I have no idea why Justin Welby decided to give a farewell interview to Laura Kuenssberg or what he thought it would accomplish. All it has achieved is to cement the false narrative that he was somehow responsible for John Smyth’s abuse and in some sense complicit in it.
To take the reasonably neutral Guardian coverage: “The independent review by Keith Makin – in which he highlighted significant failings and proposed recommendations to improve safeguarding practices in the church – concluded that Smyth could have been brought to justice had the archbishop formally reported allegations to the police a decade ago.”
This is almost true, but the important point is surely that Makin was wrong. He was wrong both in the rather tortured claim that Smyth had not been reported formally to the police, when in fact he was to be reported to six separate police forces in this country and wrong in the underlying assumption that he could have been “brought to justice” if a report was made.
But the whole story depends on the pretence that the Church is an organisation in which the Archbishop has real power over people; as Laura Kuenssberg’s own writeup puts it:
“For more than 10 years he was the leader of the Church of England, the moral guide for a community of more than 80 million worshippers worldwide. His job was one of the most influential and important jobs in our country, stitched into the fabric of our national life, into the Royal Family, Parliament, and small-p politics.”
“The moral guide for a community of more than 80 million worshippers worldwide” – so many falsehoods fitted together in only thirteen words. He’s not a moral guide; there are not 80m Anglican worshippers but possibly half as many at a stretch; half of them are in formal schism, and they do not form a community.”

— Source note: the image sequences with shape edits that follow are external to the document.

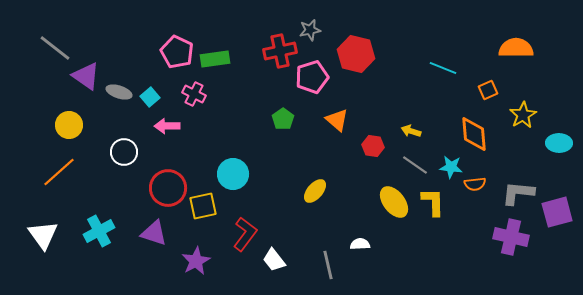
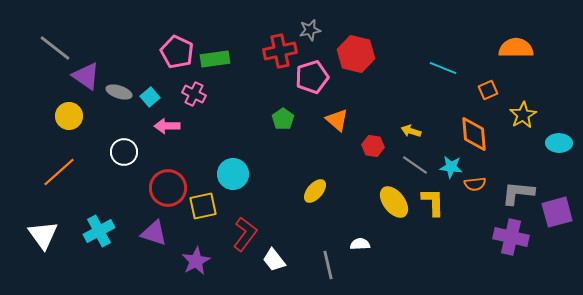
yellow circle at (69, 125): moved 9 px up
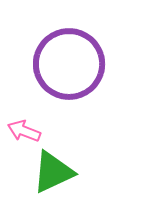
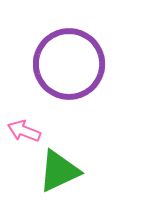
green triangle: moved 6 px right, 1 px up
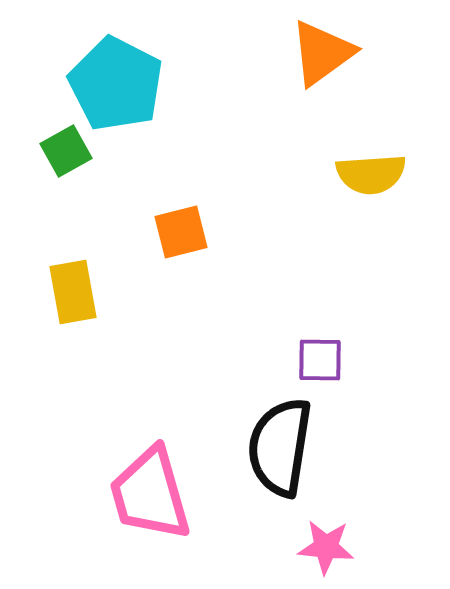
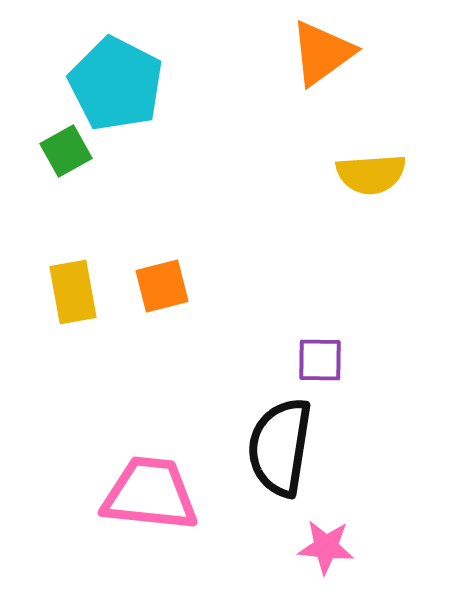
orange square: moved 19 px left, 54 px down
pink trapezoid: rotated 112 degrees clockwise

The Independent’s editorial was strikingly unfair and pompous: “The former archbishop has to live with the fact that he failed to stop the child abusers, failed to secure justice for hundreds of victims and survivors, and left the Anglican Church in an even weaker state than it was when he took over in 2012.”
“Failed to stop the child abusers” – but all the cases causing scandal are historic. They had all stopped by the time he took office, and the measures he took to prevent such things happening again seem to have been entirely successful. “Failed to secure justice for hundreds of victims and survivors”. He’s not part of the criminal justice system and it is never stated in these sweeping allegations what justice he, or any Archbishop, could secure. If he’s to be criticised for anything in that line it is that he failed to secure justice for the memory of Bishop Bell but instead behaved with as little balance as the journalists now persecuting him.

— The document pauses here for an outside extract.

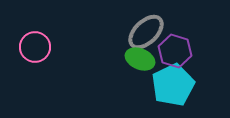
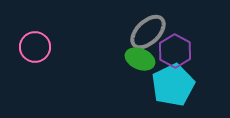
gray ellipse: moved 2 px right
purple hexagon: rotated 12 degrees clockwise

There is what seems to me a straightforward lie in the next quote: “Under invigilation by Ms Kuenssberg, he remains uncomfortable about the fact, freely admitted, that he had known, and known of, at least some of the allegations made against Smyth before and after he became Archbishop of Canterbury in 2013.” This sounds very damning until you give it a moment’s thought. Again, the effort is made to suggest that he had guilty knowledge that he should have acted on. But he did not. He had been given an extremely vague warning long before his ordination that Smyth was to be avoided. He did not know anything about the allegations in detail until the Channel Four broadcast.
No one of course will ever criticise Channel Four for failing to inform the police of what they knew for years about Smyth, nor for trying to bring him only to trial by television and not to the dreary unfilmable rigours of the law.

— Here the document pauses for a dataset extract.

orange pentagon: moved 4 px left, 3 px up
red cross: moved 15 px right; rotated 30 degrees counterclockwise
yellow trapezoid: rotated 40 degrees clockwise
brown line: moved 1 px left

Then of course there was the inevitable survivor to claim that Welby had traumatised him more by inaction than Smyth had by flogging him. I know which I would rather suffer.
James Marriott, in the Times, was merely snide. Welby, he said, was a mediocrity with a shapeless paunch and no experience of real life. Welby has several times been held up at gunpoint by men prepared to kill him. I know this can’t compare for horror with being asked to see your boss for a little chat about your expenses and the other hazards of a leader writer’s life, but even so.
Only the Daily Express struck a note of realism: “BBC fans fumed for Laura Kuenssberg to "move on" today as one interview took up half of the time on her Sunday morning show [when] she interviewed former Archbishop of Canterbury.
The other mistake Welby made was to say he forgave Smyth. At the serious level of
the abuse Smyth perpetrated Welby can no more forgive Smyth than I can because he wasn’t sinned against- but that became the line that Laura K the immediately latched onto understandably. He should have said that the forgiveness Laura K was talking about was not his to give.
It's good to see you taking up the cudgels again on Justin Welby's behalf, Andrew. You are (almost) a lone voice. He doesn't help himself by apologising for events over which he had no control. Please keep going.